Re: Excessive network latency when using Realtek R8168/R8111 et al NIC

From: Sebastian Andrzej Siewior <bigeasy@linutronix.de>
To: Rod Webster <rod@vmn.com.au>
Cc: linux-rt-users@vger.kernel.org, Marcelo Tosatti <mtosatti@redhat.com>
Subject: Re: Excessive network latency when using Realtek R8168/R8111 et al NIC
Date: Fri, 19 May 2023 10:37:45 +0200	[thread overview]
Message-ID: <20230519083745.AB0-5kD9@linutronix.de> (raw)
In-Reply-To: <CANV1gkfsAfDt76=STFrekQA4M6sfVKyq7bujA=Tu+S6k+EGYcg@mail.gmail.com>

On 2023-05-18 20:15:20 [+1000], Rod Webster wrote:
> Sebastian,
Hi Rod,

> I have cc'd Marcelo here as he has offered to help.
> 
> I am attaching the last 1000 lines or so of our trace (I hope
> attachments are allowed)
> 
> Our bash script to terminate the trace was called PacketErrorTest. It
> loops until the hardware reports a packet error.
> The script contains:
> #!/usr/bin/bash
> stat=0
> while (($stat < 1))
> do
> stat=`halcmd getp hm2_7i96s.0.packet-error-total`
> done
> trace-cmd stop
> 
> I must say we have no idea what we are looking at but can't see
> anything obvious to a layperson.
> Please advise next steps

I don't see much wrong here. Maybe the trace isn't long enough.
However what I saw is that your networking interrupt isn't threaded and
then all networking is outsourced to ksoftirqrd which might get less
processing time if there is much going on.
It would help if you enable NAPI threads: As root, please do

	echo 1 > /sys/class/net/enp2s0/threaded

This will spawn a few threads named "napi/enp2s0-$napi_id. The
actual number of threads depends on the number of NAPI instances
(usually queues) used by the driver.
Once you identified them, please pin them the right CPU and adjust the
priority:
	taskset -pc 2 $pid
	chrt -p -f 50 $pid

The taskset command will pin the NAPI thread to CPU2. This is what I see
in your trace where the interrupt is active. It is good to have them
(the interrupt and the interrupt thread or the NAPI thread in your
case) running on the same CPU. The chrt will adjust the priority of the
thread from SCHED_OTHER to a SCHED_FIFO priority 50.

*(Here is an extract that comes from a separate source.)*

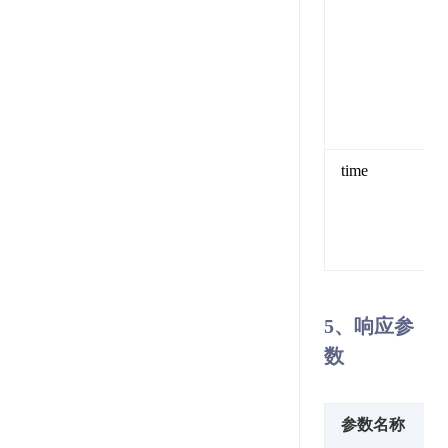
time
5、响应参
数
参数名称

By default all interrupt threads run at priority 50 (middle priority).
They get preferred over all tasks with lower priority including
SCHED_OTHER tasks. SCHED_OTHER (the default scheduling class) tasks get
preempted once they used their time slice so that they don't lock up the
system. This isn't the case with SCHED_FIFO.

This realtek/r8169 driver is not using interrupts threads in your
configuration. While I don't see any API breakage I am rethinking the
whole softirq concept and moving to NAPI threads might not be that bad.
Be aware that _now_ you don't have any "overloading" concept. I.e. what
should be done if the system is receiving a lot of packages that it
didn't ask for (say ping flood or so). Before this change, the NAPI
would hand over to ksoftirqd running at SCHED_OTHER so it would be
balanced with other tasks within the system.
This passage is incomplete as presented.